The bill functions by amending the Uniform Electronic Transition Act, allowing it to apply to records and contracts stored on the blockchain. This bill, Senate Bill 300, marks an important step in governmental regulation of cryptocurrencies, as well as the Initial Coin Offerings which continue to cause problems on the international stage due to the commonality of scams within its industry.
The most important implication of this bill is likely its impact on the ownership of information. In the United States, individuals have a certain amount of personal control over information that is stored on the internet. Typically, this includes personal financial information. But the extension to blockchain technology has been difficult; it is unclear at this point how exactly public financial information stored on the blockchain applies to the existing definition of personal online data.
This could be a good move for the state in its efforts to establish a safe-haven for blockchain technological development. Legally recognizing the company is the first step in Ohio presenting itself as a potential host for the development of future technologies on the digital public ledger, or the blockchain.

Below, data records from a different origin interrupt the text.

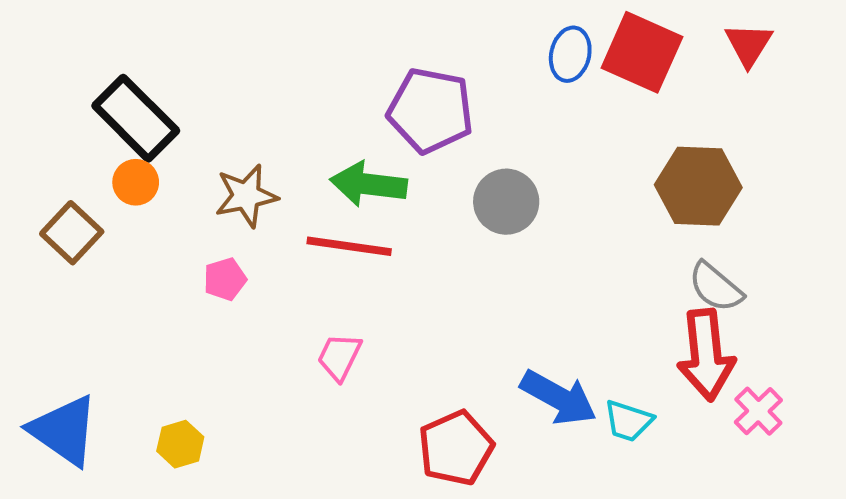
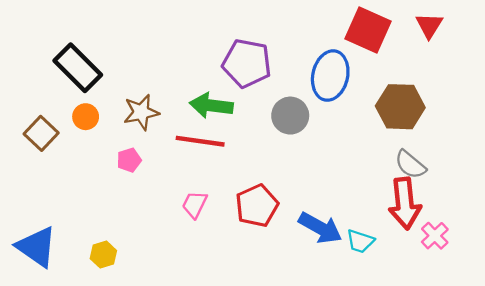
blue ellipse: (570, 54) -> (330, 76), moved, size x1.6
orange circle: (136, 182) -> (86, 117), moved
red pentagon: (456, 448) -> (257, 206), moved

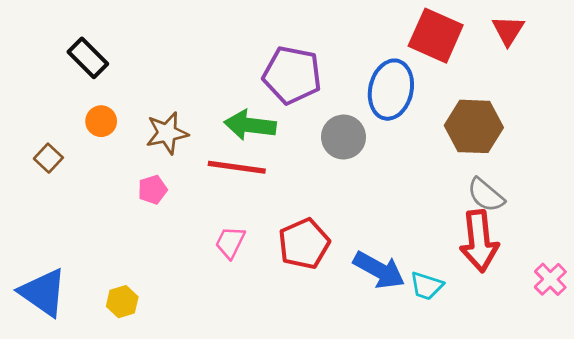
black rectangle: (78, 68) -> (88, 58), moved, size x0.7
orange circle: (86, 117) -> (101, 121), moved
brown square: (41, 133) -> (48, 158), size x0.7
pink cross: (435, 236) -> (550, 279), moved

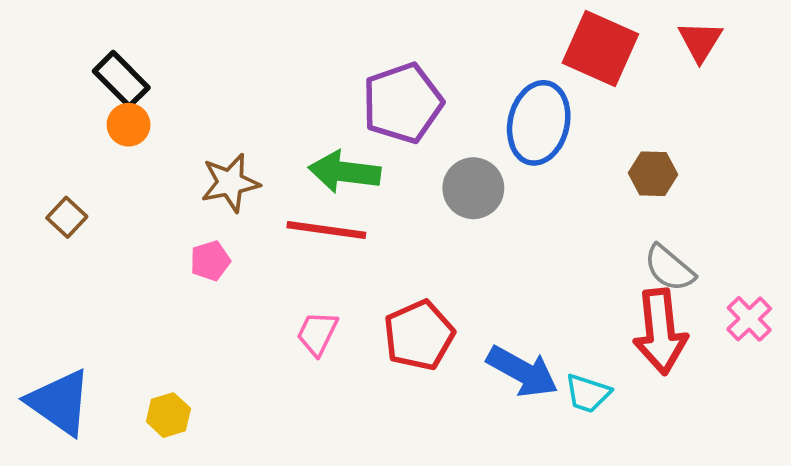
purple pentagon: (292, 75) -> (403, 103), turned -30
orange circle: (101, 121) -> (129, 125), moved
brown hexagon: (474, 126) -> (653, 174), size x0.6
pink cross: (550, 279) -> (749, 319), moved

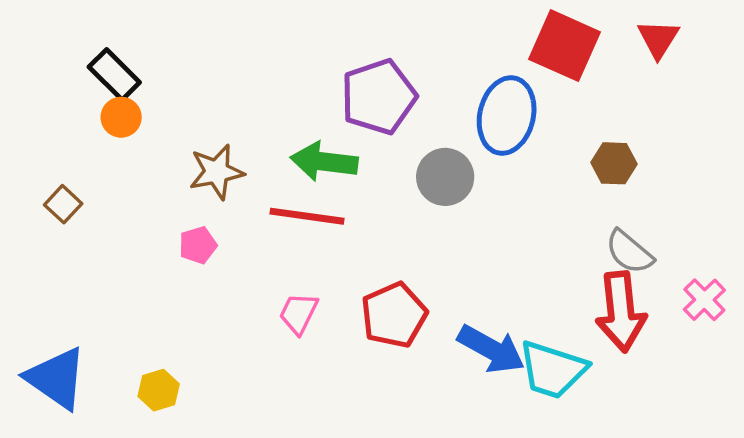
cyan trapezoid: (588, 393) -> (553, 370), size x1.6

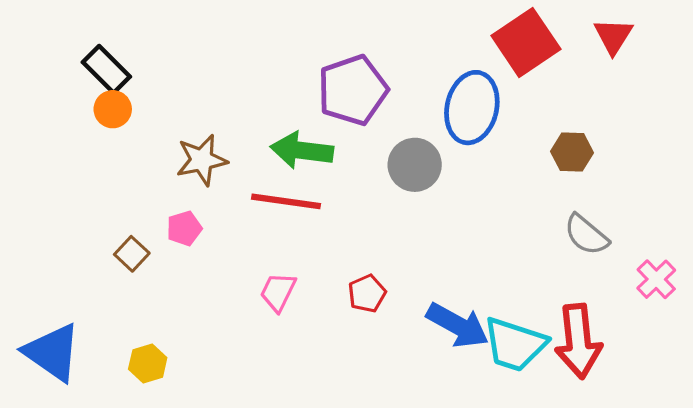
red square: (565, 46) -> (526, 42), turned 32
brown square: (63, 204) -> (132, 254), moved
red arrow: (621, 312) -> (578, 341), moved
red pentagon: (394, 315) -> (367, 294), size x0.6

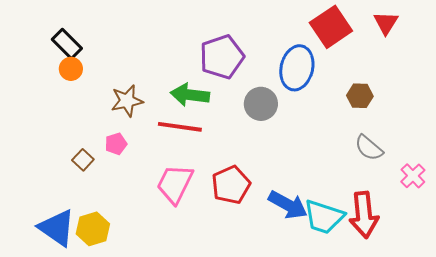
pink trapezoid: (278, 292) -> (175, 184), size x1.6
red pentagon: (367, 294) -> (231, 185), size x1.6
blue triangle: (52, 352) -> (57, 228), moved
yellow hexagon: (148, 363) -> (93, 229), size x1.4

Cryptocurrency Community Opposition
To further complicate matters, the classification of personal information on the blockchain as legally-recognized personal data is a move that might cause significant problems within the cryptocurrency community. Legislation regarding digital privacy by the European Union led to the shutdown of PICOPS, an address-verification platform created by Parity Technologies.

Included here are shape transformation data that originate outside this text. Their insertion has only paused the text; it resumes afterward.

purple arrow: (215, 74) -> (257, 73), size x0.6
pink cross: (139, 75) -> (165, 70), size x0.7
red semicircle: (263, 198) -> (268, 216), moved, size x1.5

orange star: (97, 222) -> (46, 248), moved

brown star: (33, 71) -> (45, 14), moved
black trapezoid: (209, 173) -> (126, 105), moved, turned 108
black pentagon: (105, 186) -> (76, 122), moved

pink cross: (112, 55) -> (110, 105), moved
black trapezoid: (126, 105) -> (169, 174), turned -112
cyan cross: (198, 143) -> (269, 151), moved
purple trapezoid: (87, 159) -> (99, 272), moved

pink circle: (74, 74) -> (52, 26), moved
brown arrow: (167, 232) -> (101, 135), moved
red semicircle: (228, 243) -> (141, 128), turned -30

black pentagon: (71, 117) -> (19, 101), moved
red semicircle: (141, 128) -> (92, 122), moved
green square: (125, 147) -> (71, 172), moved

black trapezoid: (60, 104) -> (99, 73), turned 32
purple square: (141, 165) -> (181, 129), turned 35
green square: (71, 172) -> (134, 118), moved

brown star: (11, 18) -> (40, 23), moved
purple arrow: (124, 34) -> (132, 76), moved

Part of the problem arises from the inherent immutability of information on the blockchain. Consumers who want to remove their personal information from the public, decentralized ledger will generally be unable to.
Despite this, many consider legal recognition of cryptocurrencies to be a very positive step forward for the technology and the community.

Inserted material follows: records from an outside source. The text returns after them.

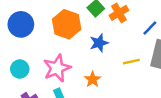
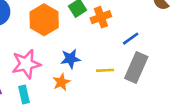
blue star: (99, 43) -> (70, 59), moved

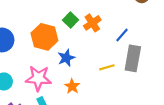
blue star: (70, 59) -> (66, 58), moved
pink star: (26, 64) -> (38, 78), turned 30

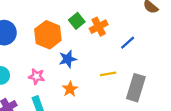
gray rectangle: (133, 58) -> (136, 88), moved
pink star: (38, 78) -> (36, 76), size x0.6

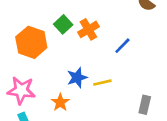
blue star: (68, 59) -> (77, 78), moved
pink star: (36, 76) -> (21, 90), size x1.5
gray rectangle: (136, 88) -> (145, 105), moved, size x0.6

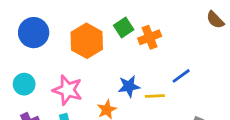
blue line: (122, 46) -> (181, 76), moved

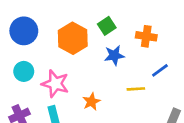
orange cross: (150, 37) -> (146, 36), moved, turned 30
cyan circle: (24, 84) -> (24, 71), moved
blue star: (129, 86) -> (114, 55), moved

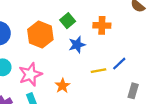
blue line: (160, 70) -> (119, 64), moved
pink star: (55, 84) -> (30, 74), turned -30

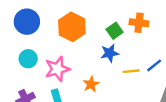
green square: (68, 21) -> (115, 31), moved
blue star: (77, 45) -> (110, 53), moved

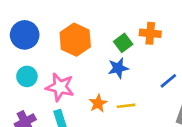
pink star: (57, 69) -> (60, 87), turned 30
yellow line: (131, 71) -> (126, 106), moved

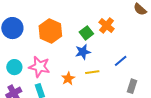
orange cross: (150, 33) -> (107, 25), turned 35
cyan circle: (27, 76) -> (14, 67), moved
yellow line: (126, 106) -> (92, 72), moved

Other States And Cryptocurrencies
Other U.S. states are also working to legitimize and welcome cryptocurrencies and blockchain technologies into their own economic ecosystem. Georgia, for example, has put forward a bill that would allow the digital, decentralized currencies to be used for taxes and licensing fees. This form of legitimization places the currency on recognizable terms with traditional fiat money in the state.
Arizona has also made efforts to normalize the currency, with one representative outlining that the state has the “intention to build” an institution where the cryptocurrencies are accepted and blockchain innovation is encouraged.
Though opposition may exist, it is also clear that substantive benefits may result from the legitimization of cryptocurrencies into current governmental frameworks in the United States. The efforts of some states to recognize the data present on the blockchain as legitimate has several ramifications for the interpretation and autonomy of personal information and personal data.
Only time will tell which governments succeed in their efforts, and how the evolving cryptocurrency community will respond to the integration of their independent and decentralized currency into a centralized economic and legal system.